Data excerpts
★ ★ ★

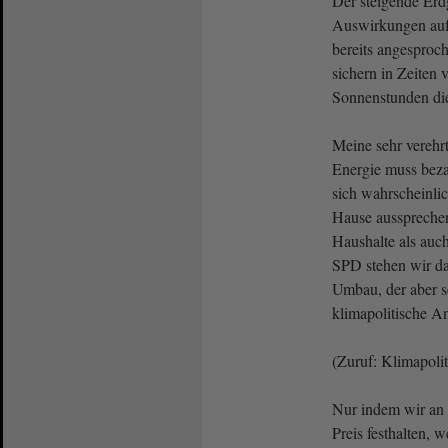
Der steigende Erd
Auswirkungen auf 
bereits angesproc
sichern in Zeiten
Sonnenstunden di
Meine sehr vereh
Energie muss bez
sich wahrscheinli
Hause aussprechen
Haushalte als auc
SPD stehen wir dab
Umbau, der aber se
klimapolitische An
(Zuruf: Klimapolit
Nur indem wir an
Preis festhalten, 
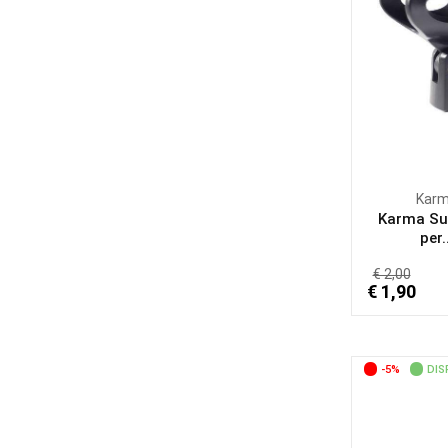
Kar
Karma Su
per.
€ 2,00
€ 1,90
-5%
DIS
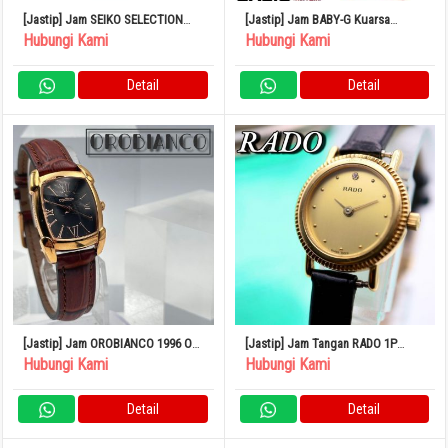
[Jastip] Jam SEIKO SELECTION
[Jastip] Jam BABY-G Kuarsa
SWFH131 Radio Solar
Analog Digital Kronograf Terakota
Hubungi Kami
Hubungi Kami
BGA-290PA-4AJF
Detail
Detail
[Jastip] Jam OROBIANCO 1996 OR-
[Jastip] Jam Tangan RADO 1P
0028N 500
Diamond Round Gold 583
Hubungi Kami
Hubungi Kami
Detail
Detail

★ ★ ★

» What this task involves
Exactly the lines from the line containing "sichern in Zeiten" to the end of the records need to be copied, both ends included, with pictures left out.

» Reply to the exercise
sichern in Zeiten
Sonnenstunden di
Meine sehr vereh
Energie muss bez
sich wahrscheinli
Hause aussprechen
Haushalte als auc
SPD stehen wir dab
Umbau, der aber se
klimapolitische An
(Zuruf: Klimapolit
Nur indem wir an
Preis festhalten, 
Kar
Karma Su
per.
€ 2,00
€ 1,90
-5%
DIS
[Jastip] Jam SEIKO SELECTION
[Jastip] Jam BABY-G Kuarsa
SWFH131 Radio Solar
Analog Digital Kronograf Terakota
Hubungi Kami
Hubungi Kami
BGA-290PA-4AJF
Detail
Detail
[Jastip] Jam OROBIANCO 1996 OR-
[Jastip] Jam Tangan RADO 1P
0028N 500
Diamond Round Gold 583
Hubungi Kami
Hubungi Kami
Detail
Detail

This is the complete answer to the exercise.